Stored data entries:
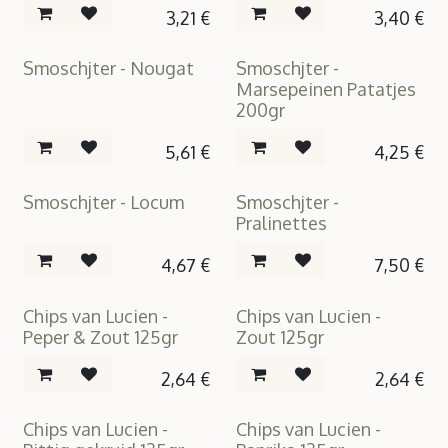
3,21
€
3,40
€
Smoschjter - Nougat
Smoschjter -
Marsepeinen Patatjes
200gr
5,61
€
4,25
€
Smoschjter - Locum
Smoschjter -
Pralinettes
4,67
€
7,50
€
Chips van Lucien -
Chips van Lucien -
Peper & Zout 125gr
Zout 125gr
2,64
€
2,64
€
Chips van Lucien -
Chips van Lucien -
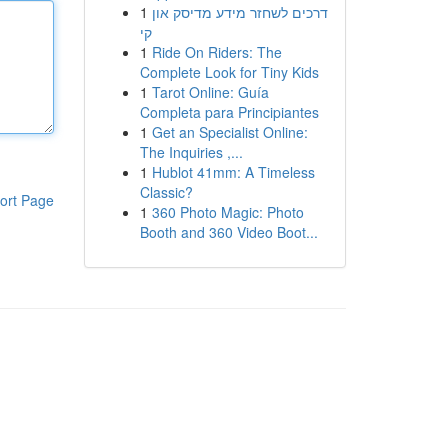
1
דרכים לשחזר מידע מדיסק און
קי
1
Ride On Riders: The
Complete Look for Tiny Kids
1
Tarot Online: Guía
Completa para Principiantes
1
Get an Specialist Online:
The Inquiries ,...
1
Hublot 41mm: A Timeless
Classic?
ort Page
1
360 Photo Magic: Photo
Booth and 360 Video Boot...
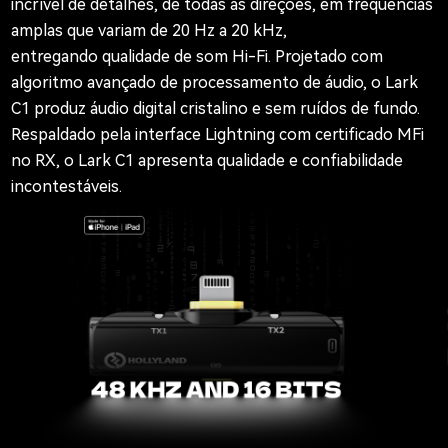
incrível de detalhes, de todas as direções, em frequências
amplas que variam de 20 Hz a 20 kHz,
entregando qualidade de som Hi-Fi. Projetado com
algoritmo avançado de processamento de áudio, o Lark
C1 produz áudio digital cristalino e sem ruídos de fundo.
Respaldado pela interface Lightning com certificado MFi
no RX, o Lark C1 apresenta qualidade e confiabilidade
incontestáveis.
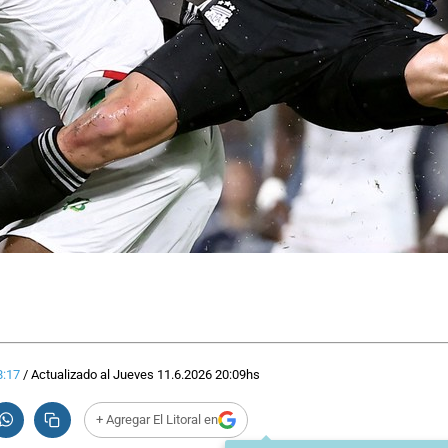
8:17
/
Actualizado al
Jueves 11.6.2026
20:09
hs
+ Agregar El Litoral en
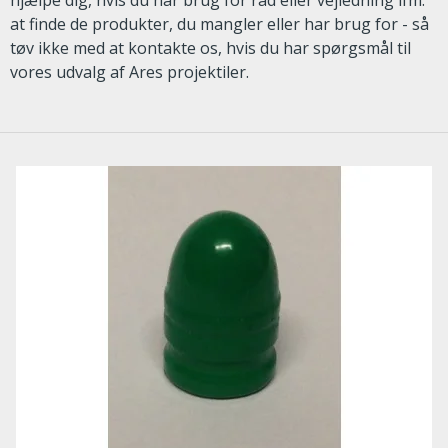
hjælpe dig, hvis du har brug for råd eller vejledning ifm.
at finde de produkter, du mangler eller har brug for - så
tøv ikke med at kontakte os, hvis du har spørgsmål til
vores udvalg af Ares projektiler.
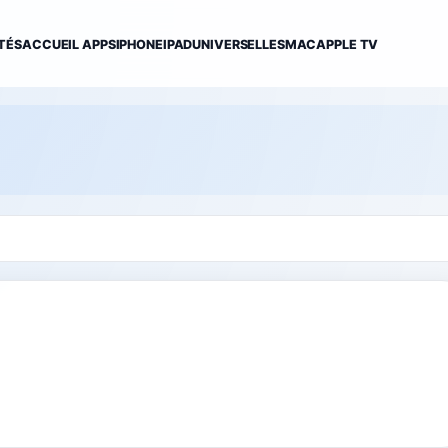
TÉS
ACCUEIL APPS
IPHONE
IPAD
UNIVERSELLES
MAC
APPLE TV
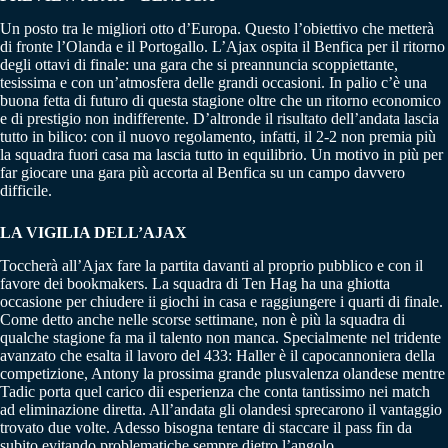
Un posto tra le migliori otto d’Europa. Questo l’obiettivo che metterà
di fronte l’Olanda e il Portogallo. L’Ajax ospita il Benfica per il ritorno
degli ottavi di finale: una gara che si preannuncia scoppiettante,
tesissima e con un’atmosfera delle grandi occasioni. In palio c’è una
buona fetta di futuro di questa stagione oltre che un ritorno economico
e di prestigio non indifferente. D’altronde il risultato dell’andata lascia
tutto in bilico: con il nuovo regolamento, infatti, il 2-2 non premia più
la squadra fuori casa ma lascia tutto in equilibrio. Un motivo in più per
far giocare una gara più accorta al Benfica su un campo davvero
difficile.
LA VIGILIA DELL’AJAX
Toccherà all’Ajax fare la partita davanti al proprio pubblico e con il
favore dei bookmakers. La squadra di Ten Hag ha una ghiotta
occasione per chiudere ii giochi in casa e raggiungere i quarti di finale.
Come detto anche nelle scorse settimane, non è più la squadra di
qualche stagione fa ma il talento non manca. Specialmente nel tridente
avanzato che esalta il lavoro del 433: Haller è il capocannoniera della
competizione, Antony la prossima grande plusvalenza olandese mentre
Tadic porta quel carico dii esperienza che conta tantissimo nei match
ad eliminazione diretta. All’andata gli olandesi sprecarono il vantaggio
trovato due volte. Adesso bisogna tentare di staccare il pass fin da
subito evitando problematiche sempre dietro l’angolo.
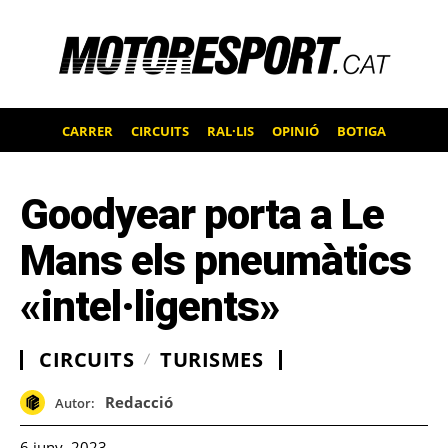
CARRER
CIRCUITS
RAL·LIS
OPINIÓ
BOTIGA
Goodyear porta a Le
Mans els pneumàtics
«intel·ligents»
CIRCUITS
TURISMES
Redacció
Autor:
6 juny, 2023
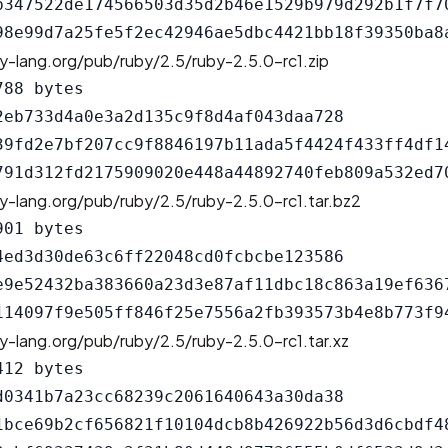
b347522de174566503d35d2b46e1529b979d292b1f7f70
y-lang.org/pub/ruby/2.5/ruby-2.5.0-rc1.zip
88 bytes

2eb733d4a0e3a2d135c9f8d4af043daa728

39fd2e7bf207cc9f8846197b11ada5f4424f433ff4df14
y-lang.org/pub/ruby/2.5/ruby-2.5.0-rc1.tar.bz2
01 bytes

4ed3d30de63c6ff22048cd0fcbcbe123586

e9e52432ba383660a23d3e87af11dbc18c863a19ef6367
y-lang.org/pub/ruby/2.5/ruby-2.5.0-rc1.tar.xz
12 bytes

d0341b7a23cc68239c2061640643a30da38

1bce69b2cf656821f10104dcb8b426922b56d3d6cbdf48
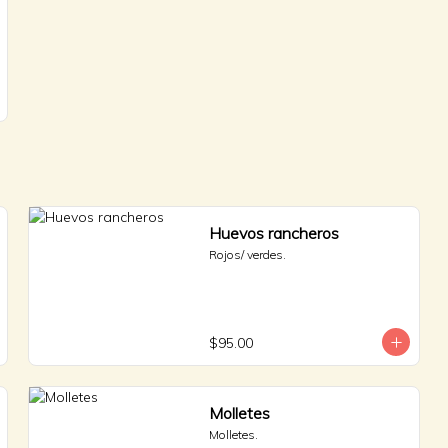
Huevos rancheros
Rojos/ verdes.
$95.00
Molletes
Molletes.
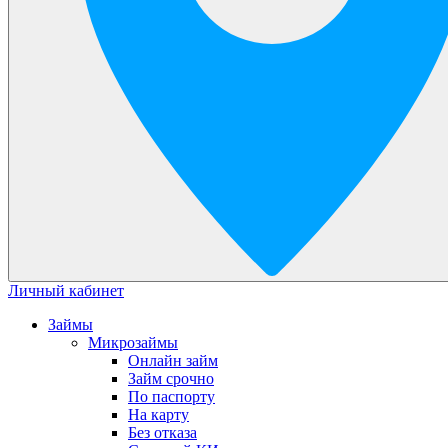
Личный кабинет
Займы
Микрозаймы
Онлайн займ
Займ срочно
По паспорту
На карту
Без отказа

Problem statement:
Output each record verbatim, but skip anything that is a picture.

Output for this exercise:
3,21
€
3,40
€
Smoschjter - Nougat
Smoschjter -
Marsepeinen Patatjes
200gr
5,61
€
4,25
€
Smoschjter - Locum
Smoschjter -
Pralinettes
4,67
€
7,50
€
Chips van Lucien -
Chips van Lucien -
Peper & Zout 125gr
Zout 125gr
2,64
€
2,64
€
Chips van Lucien -
Chips van Lucien -
1
דרכים לשחזר מידע מדיסק און
קי
1
Ride On Riders: The
Complete Look for Tiny Kids
1
Tarot Online: Guía
Completa para Principiantes
1
Get an Specialist Online:
The Inquiries ,...
1
Hublot 41mm: A Timeless
Classic?
ort Page
1
360 Photo Magic: Photo
Booth and 360 Video Boot...
incrível de detalhes, de todas as direções, em frequências
amplas que variam de 20 Hz a 20 kHz,
entregando qualidade de som Hi-Fi. Projetado com
algoritmo avançado de processamento de áudio, o Lark
C1 produz áudio digital cristalino e sem ruídos de fundo.
Respaldado pela interface Lightning com certificado MFi
no RX, o Lark C1 apresenta qualidade e confiabilidade
incontestáveis.
8:17
/
Actualizado al
Jueves 11.6.2026
20:09
hs
+ Agregar El Litoral en
hjælpe dig, hvis du har brug for råd eller vejledning ifm.
at finde de produkter, du mangler eller har brug for - så
tøv ikke med at kontakte os, hvis du har spørgsmål til
vores udvalg af Ares projektiler.
TÉS
ACCUEIL APPS
IPHONE
IPAD
UNIVERSELLES
MAC
APPLE TV
Un posto tra le migliori otto d’Europa. Questo l’obiettivo che metterà
di fronte l’Olanda e il Portogallo. L’Ajax ospita il Benfica per il ritorno
degli ottavi di finale: una gara che si preannuncia scoppiettante,
tesissima e con un’atmosfera delle grandi occasioni. In palio c’è una
buona fetta di futuro di questa stagione oltre che un ritorno economico
e di prestigio non indifferente. D’altronde il risultato dell’andata lascia
tutto in bilico: con il nuovo regolamento, infatti, il 2-2 non premia più
la squadra fuori casa ma lascia tutto in equilibrio. Un motivo in più per
far giocare una gara più accorta al Benfica su un campo davvero
difficile.
LA VIGILIA DELL’AJAX
Toccherà all’Ajax fare la partita davanti al proprio pubblico e con il
favore dei bookmakers. La squadra di Ten Hag ha una ghiotta
occasione per chiudere ii giochi in casa e raggiungere i quarti di finale.
Come detto anche nelle scorse settimane, non è più la squadra di
qualche stagione fa ma il talento non manca. Specialmente nel tridente
avanzato che esalta il lavoro del 433: Haller è il capocannoniera della
competizione, Antony la prossima grande plusvalenza olandese mentre
Tadic porta quel carico dii esperienza che conta tantissimo nei match
ad eliminazione diretta. All’andata gli olandesi sprecarono il vantaggio
trovato due volte. Adesso bisogna tentare di staccare il pass fin da
subito evitando problematiche sempre dietro l’angolo.
CARRER
CIRCUITS
RAL·LIS
OPINIÓ
BOTIGA
Goodyear porta a Le
Mans els pneumàtics
«intel·ligents»
CIRCUITS
TURISMES
Redacció
Autor:
6 juny, 2023
b347522de174566503d35d2b46e1529b979d292b1f7f70
y-lang.org/pub/ruby/2.5/ruby-2.5.0-rc1.zip
88 bytes

2eb733d4a0e3a2d135c9f8d4af043daa728

39fd2e7bf207cc9f8846197b11ada5f4424f433ff4df14
y-lang.org/pub/ruby/2.5/ruby-2.5.0-rc1.tar.bz2
01 bytes

4ed3d30de63c6ff22048cd0fcbcbe123586

e9e52432ba383660a23d3e87af11dbc18c863a19ef6367
y-lang.org/pub/ruby/2.5/ruby-2.5.0-rc1.tar.xz
12 bytes

d0341b7a23cc68239c2061640643a30da38

1bce69b2cf656821f10104dcb8b426922b56d3d6cbdf48
Huevos rancheros
Rojos/ verdes.
$95.00
Molletes
Molletes.
Личный кабинет
Займы
Микрозаймы
Онлайн займ
Займ срочно
По паспорту
На карту
Без отказа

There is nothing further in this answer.